Sistem ini memiliki kelebihan dan kekurangan yaitu :
a. Kelebihan Sistem Pemerintahan Parlemen
  • Pembuatan kebijakan dapat ditangani dengan cepat karena adanya kesesuaian eksekutif dan legislative. Hal ini disebabkan kekuasaan eksekutif dan legislative berada pada satu partai atau koalisi partai.
  • Garis tanggung jawab dalam pembuatan dan pelaksanaan kebijakan public yang jelas.
  • Adanya pengawasan yang kuat dari parlemen terhadap cabinet sehingga cabinet menjadi berhati–hati dalam menjalankan pemerintahan.
b. Kekurangan Sistem Pemerintahan Parlementer
  • Kedudukan badan eksekutif sangat bergantung pada mayoritas dukungan parlemen sehingga sewaktu-waktu cabinet dapat dijatuhkan oleh parlemen.
  • Kelangsungan kedudukan badan eksekutif atau cabinet tidak bisa ditentukan berakhir sesuai dengan masa jabatannya karena cabinet dapat bubar kapan saja.
  • Kabinet dapat mengendalikan parlemen. Hal itu terjadi apabila para anggota cabinet adalah anggota parlemen dan berasal dari partai mayoritas.
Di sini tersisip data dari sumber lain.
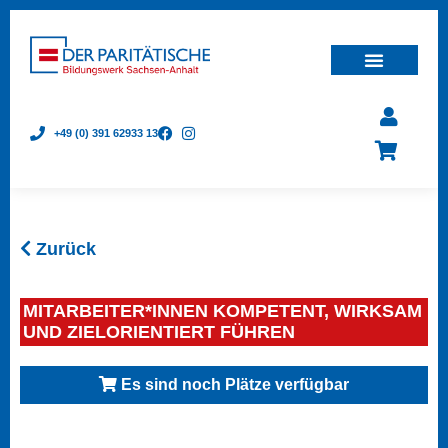
+49 (0) 391 62933 13
Zurück
MITARBEITER*INNEN KOMPETENT, WIRKSAM
UND ZIELORIENTIERT FÜHREN
Es sind noch Plätze verfügbar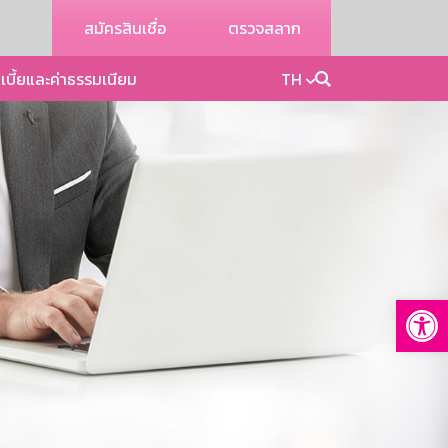
สมัครสินเชื่อ
ตรวจสลาก
เบี้ยและค่าธรรมเนียม
TH
Op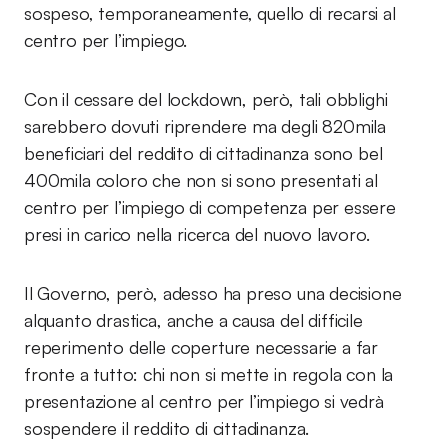
sospeso, temporaneamente, quello di recarsi al
centro per l’impiego.
Con il cessare del lockdown, però, tali obblighi
sarebbero dovuti riprendere ma degli 820mila
beneficiari del reddito di cittadinanza sono bel
400mila coloro che non si sono presentati al
centro per l’impiego di competenza per essere
presi in carico nella ricerca del nuovo lavoro.
Il Governo, però, adesso ha preso una decisione
alquanto drastica, anche a causa del difficile
reperimento delle coperture necessarie a far
fronte a tutto: chi non si mette in regola con la
presentazione al centro per l’impiego si vedrà
sospendere il reddito di cittadinanza.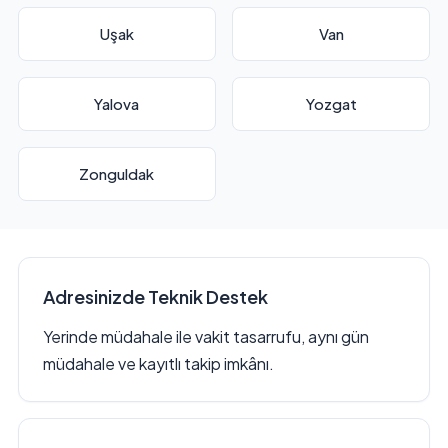
Uşak
Van
Yalova
Yozgat
Zonguldak
Adresinizde Teknik Destek
Yerinde müdahale ile vakit tasarrufu, aynı gün
müdahale ve kayıtlı takip imkânı.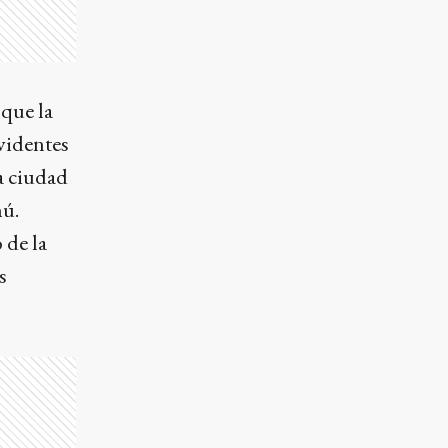
 que la
videntes
la ciudad
hú.
 de la
s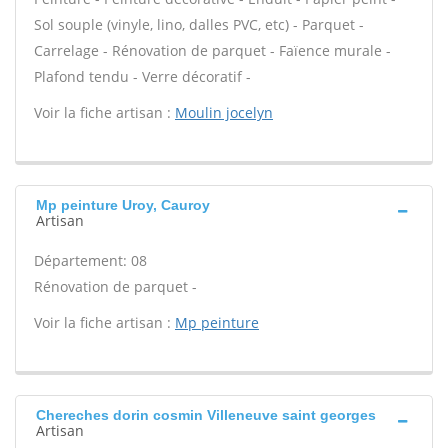
Sol souple (vinyle, lino, dalles PVC, etc) - Parquet -
Carrelage - Rénovation de parquet - Faïence murale -
Plafond tendu - Verre décoratif -
Voir la fiche artisan :
Moulin jocelyn
Mp peinture Uroy, Cauroy
Artisan
Département: 08
Rénovation de parquet -
Voir la fiche artisan :
Mp peinture
Chereches dorin cosmin Villeneuve saint georges
Artisan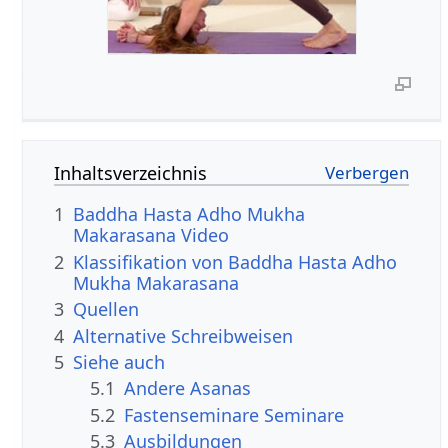
Inhaltsverzeichnis
1
Baddha Hasta Adho Mukha
Makarasana Video
2
Klassifikation von Baddha Hasta Adho
Mukha Makarasana
3
Quellen
4
Alternative Schreibweisen
5
Siehe auch
5.1
Andere Asanas
5.2
Fastenseminare Seminare
5.3
Ausbildungen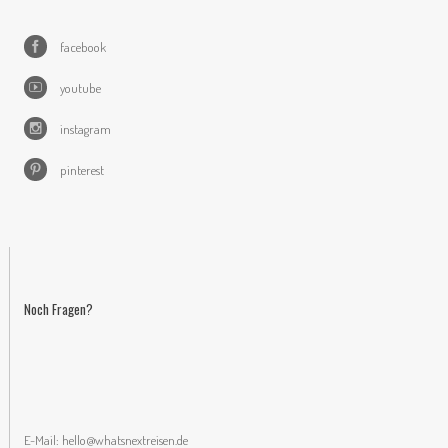
facebook
youtube
instagram
pinterest
Noch Fragen?
E-Mail:
hello@whatsnextreisen.de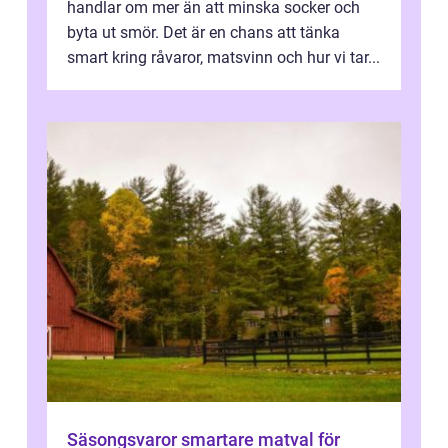
handlar om mer än att minska socker och
byta ut smör. Det är en chans att tänka
smart kring råvaror, matsvinn och hur vi tar...
Säsongsvaror smartare matval för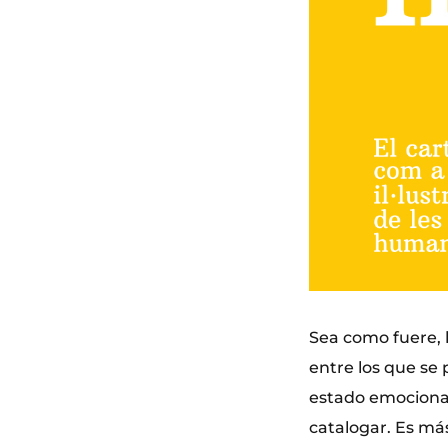
Sea como fuere, l
entre los que se
estado emocional,
catalogar. Es más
Karena pengaruh mereka yang besar di parlemen dan partai, anggota cabinet dapat menguasai parlemen.
  • Parlemen menjadi tempat kaderisasi bagi jabatan- jabatan eksekutif.
3. Sistem campuran (mixed system)(semipresidensial)
Sistem campuran merupakan gabungan antara sistem presidensial dan parlementer. Sistem ini juga disebut dengan Dualisme Eksekutif. Terdapat ciri keduanya secara bersamaan dalam sistem pemerintahan yang diterapkan.

4. Sistem Kolegial
Sistem ini memiliki presiden dan wakil presiden yang dipilih dari dan oleh tujuh anggota Dewan Federal untuk masa jabatan secara bergantian setiap tahun. Sistem ini diterapkan di Swiss dimana tujuh orang anggota dewan federal secara bersama-sama memimpin Negara dan pemerintahan Swiss.